In Uruguay hat der ehemalige Guerilla-Kämpfer José Mujica gute Chancen, zum Präsidenten gewählt zu werden. Damit würde Uruguay weiterhin zum linken Lager in Lateinamerika gehören. Der 74-Jährige würde dem jetzigen Präsidenten Tabaré Vázquez nachfolgen, der vor fünf Jahren als erster moderat Linker nach langen Jahren der Diktatur und der konservativen Herrschaft die Wahl spektakulär gewann.
Aber Vázquez ist nicht sehr überzeugt von seinem früheren Landwirtschaftsminister, dem er öffentlich vorwarf, er rede schon mal "dummer Zeug". Ob und wann der hochangesehene Vázquez den Kandidaten mit einem öffentlichen Treffens unterstützt, darüber wird seit Wochen spekuliert.
Vázquez argumentiert jetzt, sein Amt verpflichte ihn zur Neutralität. Dabei hat er früher nie einen Hehl daraus gemacht, dass er die Amtsschärpe viel lieber an den moderaten Danilo Astori, seinen Ex-Wirtschaftsminister, weitergeben würde.

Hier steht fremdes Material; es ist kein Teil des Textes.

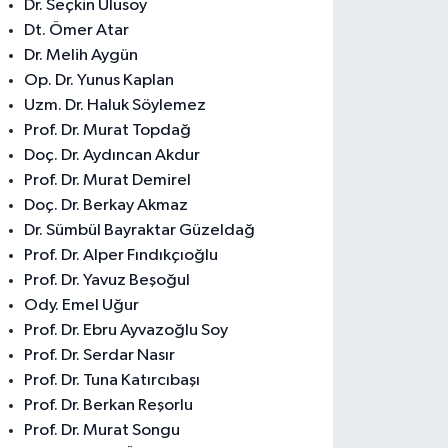
Dr. Seçkin Ulusoy
Dt. Ömer Atar
Dr. Melih Aygün
Op. Dr. Yunus Kaplan
Uzm. Dr. Haluk Söylemez
Prof. Dr. Murat Topdağ
Doç. Dr. Aydıncan Akdur
Prof. Dr. Murat Demirel
Doç. Dr. Berkay Akmaz
Dr. Sümbül Bayraktar Güzeldağ
Prof. Dr. Alper Fındıkçıoğlu
Prof. Dr. Yavuz Beşoğul
Ody. Emel Uğur
Prof. Dr. Ebru Ayvazoğlu Soy
Prof. Dr. Serdar Nasır
Prof. Dr. Tuna Katırcıbaşı
Prof. Dr. Berkan Reşorlu
Prof. Dr. Murat Songu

Astori hatte sich im Sommer ebenfalls um die Kandidatur für die Regierungspartei Frente Amplio gekämpft, war Mujica aber unterlegen und bewirbt sich nun als dessen Vizepräsident.
Die Umfrageinstitute sagen dem Duo Mujica-Astori um die 45 Prozent der Stimmen voraus, aber das schon seit Wochen. Der aussichtsreichste Gegner, der konservative Ex-Präsident Luis Alberto Lacalle, kommt danach auf um die 30 Prozent, wobei sein Anteil in letzter Zeit leicht sinkt. Die beiden großen Lager legen nicht mehr zu, stattdessen steigt die Zahl der Unentschlossenen - unüblich für die politische Tradition Uruguays.
Überfälle, Entführungen und andere Aktionen
Dass Mujica im ersten Wahlgang am nächsten Sonntag gewinnt, schließen die Demoskopen zwar nicht aus. Aber wahrscheinlicher ist ein zweiter Wahlgang, bei dem Lacalle wohl auf die derzeit etwa acht Prozent der Stimmen rechnen kann, die am nächsten Sonntag dem Rechten Pedro Bordaberry zufließen dürften, dem Sohn des früheren Diktators José Maria Bordaberry.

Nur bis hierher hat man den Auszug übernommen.